→ Your assignment: Please give the count of lines in the listing underneath that hold "Dominika", leaving out everything else.

→ Data to examine:
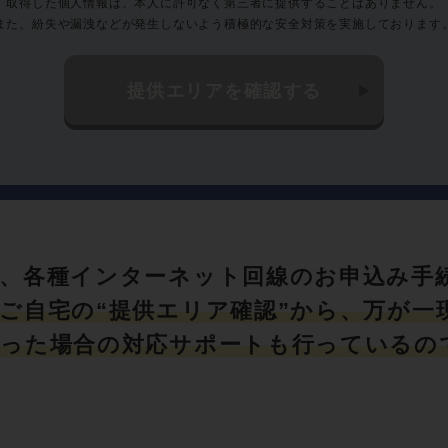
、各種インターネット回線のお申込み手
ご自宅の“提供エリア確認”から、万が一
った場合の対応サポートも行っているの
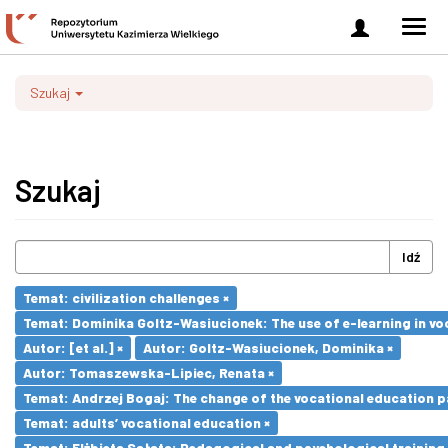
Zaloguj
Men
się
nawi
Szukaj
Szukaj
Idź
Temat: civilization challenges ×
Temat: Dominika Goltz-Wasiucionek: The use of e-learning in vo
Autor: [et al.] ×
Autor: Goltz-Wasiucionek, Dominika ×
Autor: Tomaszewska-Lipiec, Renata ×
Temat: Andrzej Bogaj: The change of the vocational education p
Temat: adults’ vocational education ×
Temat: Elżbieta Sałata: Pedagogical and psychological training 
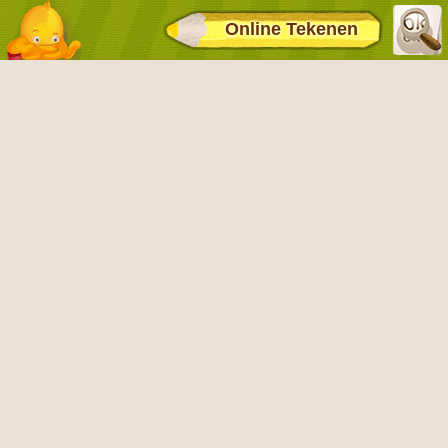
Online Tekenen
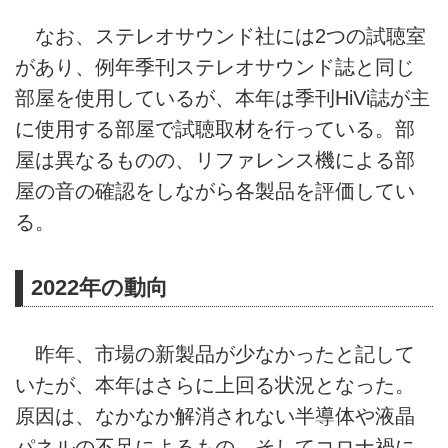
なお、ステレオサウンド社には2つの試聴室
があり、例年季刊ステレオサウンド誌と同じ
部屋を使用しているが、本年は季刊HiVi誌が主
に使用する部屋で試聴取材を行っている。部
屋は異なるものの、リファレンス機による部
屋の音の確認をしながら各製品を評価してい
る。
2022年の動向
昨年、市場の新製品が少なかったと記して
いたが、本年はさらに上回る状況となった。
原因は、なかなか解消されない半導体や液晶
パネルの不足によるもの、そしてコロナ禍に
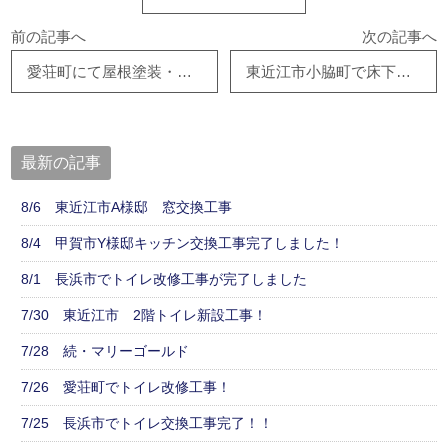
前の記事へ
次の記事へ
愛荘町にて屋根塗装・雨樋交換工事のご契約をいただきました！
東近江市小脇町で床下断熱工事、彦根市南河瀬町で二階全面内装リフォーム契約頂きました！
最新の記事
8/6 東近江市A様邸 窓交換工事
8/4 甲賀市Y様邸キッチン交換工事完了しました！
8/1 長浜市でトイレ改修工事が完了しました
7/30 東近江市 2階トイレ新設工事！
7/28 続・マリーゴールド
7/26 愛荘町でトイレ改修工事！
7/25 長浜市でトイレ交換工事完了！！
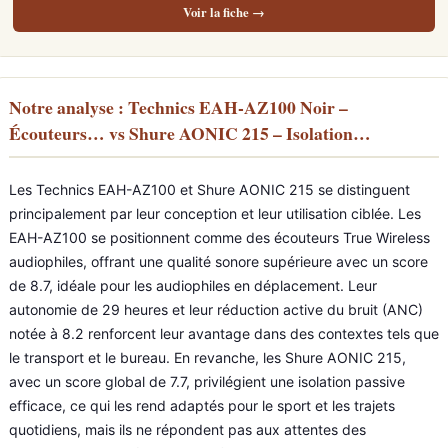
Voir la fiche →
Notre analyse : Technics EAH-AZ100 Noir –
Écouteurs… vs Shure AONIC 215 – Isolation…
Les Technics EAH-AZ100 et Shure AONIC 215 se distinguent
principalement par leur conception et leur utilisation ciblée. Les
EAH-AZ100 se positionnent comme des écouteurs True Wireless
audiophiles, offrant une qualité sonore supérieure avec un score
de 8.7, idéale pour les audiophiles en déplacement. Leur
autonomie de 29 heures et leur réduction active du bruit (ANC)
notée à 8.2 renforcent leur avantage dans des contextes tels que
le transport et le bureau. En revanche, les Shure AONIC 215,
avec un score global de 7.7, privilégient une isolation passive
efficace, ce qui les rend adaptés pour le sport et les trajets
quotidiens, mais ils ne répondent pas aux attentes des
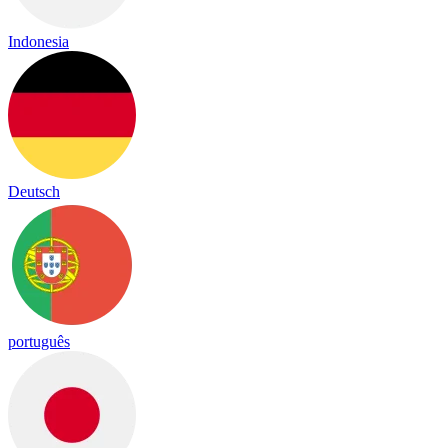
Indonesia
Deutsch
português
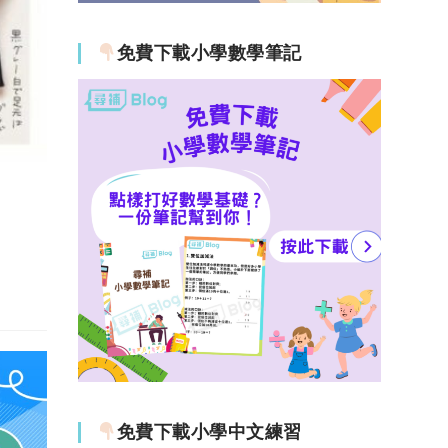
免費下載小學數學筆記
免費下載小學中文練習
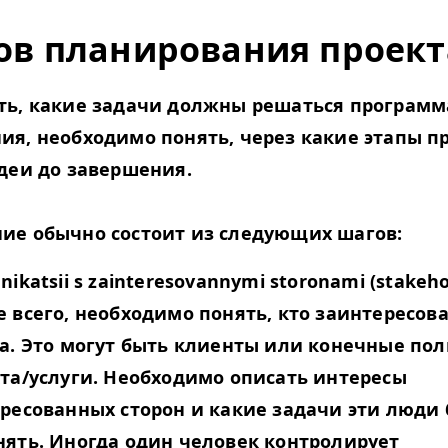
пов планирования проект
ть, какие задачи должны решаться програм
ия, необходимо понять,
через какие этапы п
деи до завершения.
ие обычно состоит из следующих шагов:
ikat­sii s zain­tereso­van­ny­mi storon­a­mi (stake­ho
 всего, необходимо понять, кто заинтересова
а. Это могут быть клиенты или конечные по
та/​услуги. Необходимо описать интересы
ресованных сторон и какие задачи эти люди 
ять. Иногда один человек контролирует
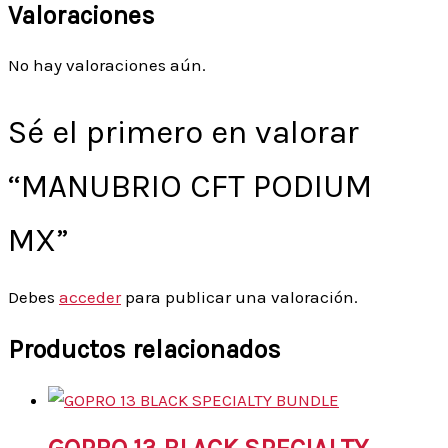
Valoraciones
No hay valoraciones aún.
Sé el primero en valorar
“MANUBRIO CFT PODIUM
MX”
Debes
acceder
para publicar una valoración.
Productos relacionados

...

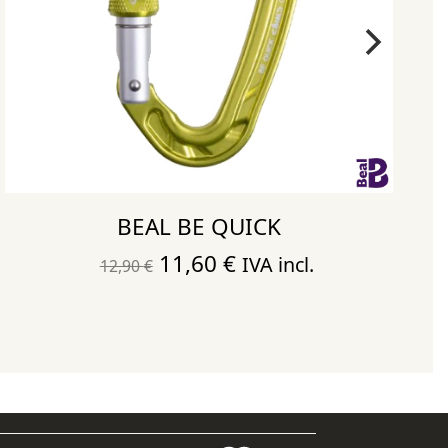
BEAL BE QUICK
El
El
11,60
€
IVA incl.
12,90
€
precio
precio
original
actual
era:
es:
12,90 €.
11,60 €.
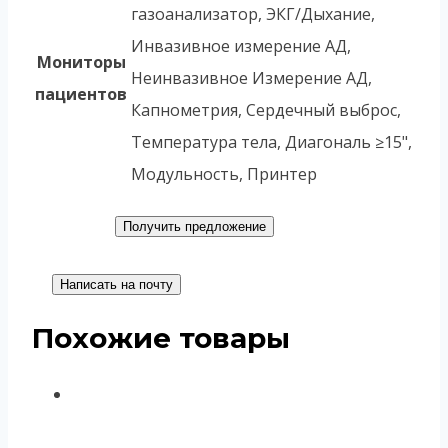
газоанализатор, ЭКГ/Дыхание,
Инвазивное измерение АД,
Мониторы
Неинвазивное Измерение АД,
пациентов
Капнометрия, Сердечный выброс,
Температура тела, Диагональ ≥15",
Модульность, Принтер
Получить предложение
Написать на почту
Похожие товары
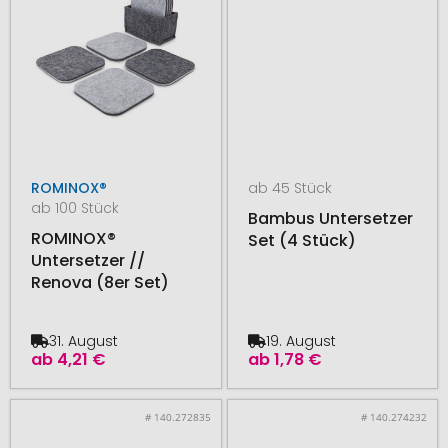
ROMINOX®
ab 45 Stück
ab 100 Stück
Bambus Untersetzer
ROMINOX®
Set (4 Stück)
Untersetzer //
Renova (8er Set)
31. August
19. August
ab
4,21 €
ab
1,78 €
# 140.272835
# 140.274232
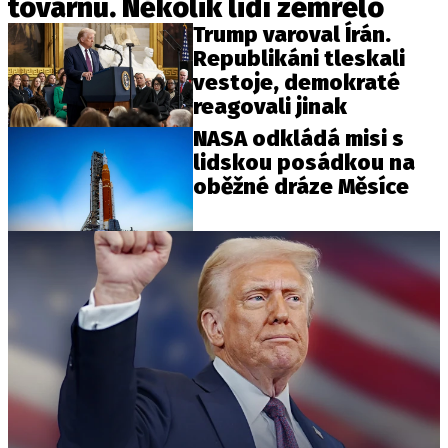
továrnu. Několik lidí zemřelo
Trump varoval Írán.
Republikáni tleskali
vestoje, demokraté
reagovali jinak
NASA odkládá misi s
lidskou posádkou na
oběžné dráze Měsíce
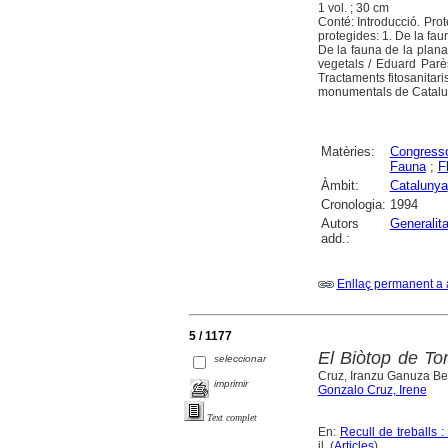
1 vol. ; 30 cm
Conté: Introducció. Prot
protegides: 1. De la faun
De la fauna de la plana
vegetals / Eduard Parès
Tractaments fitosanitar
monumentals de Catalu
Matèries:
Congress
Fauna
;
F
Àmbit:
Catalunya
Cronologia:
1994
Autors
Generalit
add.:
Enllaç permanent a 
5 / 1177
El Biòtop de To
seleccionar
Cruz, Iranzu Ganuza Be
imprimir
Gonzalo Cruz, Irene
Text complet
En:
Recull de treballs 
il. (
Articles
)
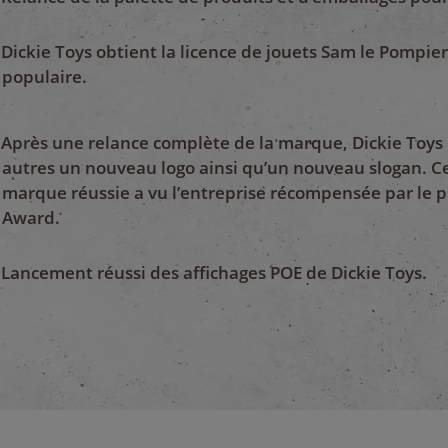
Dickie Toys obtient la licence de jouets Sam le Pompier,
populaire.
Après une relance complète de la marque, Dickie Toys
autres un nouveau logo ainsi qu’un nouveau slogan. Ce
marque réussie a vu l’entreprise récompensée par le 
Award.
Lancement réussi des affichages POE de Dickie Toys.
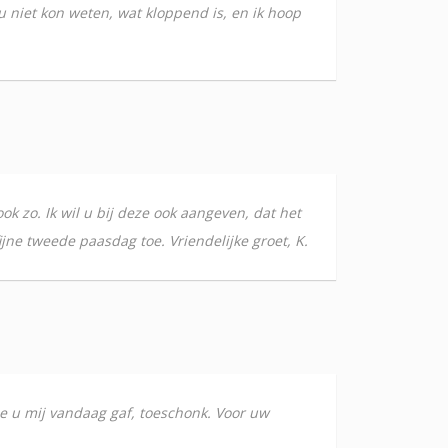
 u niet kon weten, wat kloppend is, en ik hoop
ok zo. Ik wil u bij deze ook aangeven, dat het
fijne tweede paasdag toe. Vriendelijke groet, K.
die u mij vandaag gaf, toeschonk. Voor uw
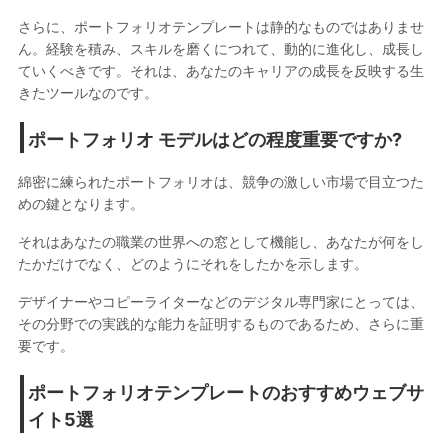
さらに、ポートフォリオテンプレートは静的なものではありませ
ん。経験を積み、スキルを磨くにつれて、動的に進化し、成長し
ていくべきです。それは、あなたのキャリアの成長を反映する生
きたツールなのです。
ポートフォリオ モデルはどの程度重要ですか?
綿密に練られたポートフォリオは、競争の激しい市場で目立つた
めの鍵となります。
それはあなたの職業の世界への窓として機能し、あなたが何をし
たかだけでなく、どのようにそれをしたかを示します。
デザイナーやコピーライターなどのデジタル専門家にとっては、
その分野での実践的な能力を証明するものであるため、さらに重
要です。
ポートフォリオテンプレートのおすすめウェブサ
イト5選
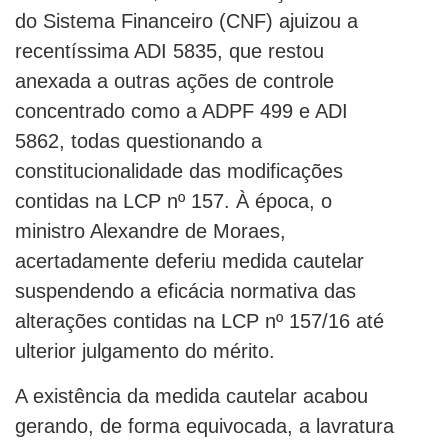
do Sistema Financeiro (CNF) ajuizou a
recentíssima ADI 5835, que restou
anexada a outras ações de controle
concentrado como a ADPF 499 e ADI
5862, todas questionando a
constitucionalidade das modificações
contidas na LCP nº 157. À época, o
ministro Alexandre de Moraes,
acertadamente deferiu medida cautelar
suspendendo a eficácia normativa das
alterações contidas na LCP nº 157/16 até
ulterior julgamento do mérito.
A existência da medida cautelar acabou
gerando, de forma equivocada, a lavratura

--

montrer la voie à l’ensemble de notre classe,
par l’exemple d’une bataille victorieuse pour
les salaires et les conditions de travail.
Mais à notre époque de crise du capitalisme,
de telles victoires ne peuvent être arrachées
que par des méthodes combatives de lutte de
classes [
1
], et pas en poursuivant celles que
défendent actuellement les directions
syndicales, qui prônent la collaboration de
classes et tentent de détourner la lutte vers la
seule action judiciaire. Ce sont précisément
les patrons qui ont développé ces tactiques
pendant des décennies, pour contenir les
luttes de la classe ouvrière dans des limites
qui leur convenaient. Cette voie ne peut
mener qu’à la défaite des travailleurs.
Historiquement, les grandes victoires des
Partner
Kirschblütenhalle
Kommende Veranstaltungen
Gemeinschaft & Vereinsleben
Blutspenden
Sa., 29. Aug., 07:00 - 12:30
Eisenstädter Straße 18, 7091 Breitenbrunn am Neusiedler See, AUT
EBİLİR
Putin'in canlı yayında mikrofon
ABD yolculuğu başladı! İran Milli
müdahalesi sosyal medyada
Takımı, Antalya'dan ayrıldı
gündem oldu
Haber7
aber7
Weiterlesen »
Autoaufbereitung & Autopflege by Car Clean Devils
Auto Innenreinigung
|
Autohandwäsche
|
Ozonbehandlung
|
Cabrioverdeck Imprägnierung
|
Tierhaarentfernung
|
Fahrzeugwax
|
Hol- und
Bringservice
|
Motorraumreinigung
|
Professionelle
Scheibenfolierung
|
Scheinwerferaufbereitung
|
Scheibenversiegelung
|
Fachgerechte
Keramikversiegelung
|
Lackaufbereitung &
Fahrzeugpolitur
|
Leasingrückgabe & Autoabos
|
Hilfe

→ Solution below: 2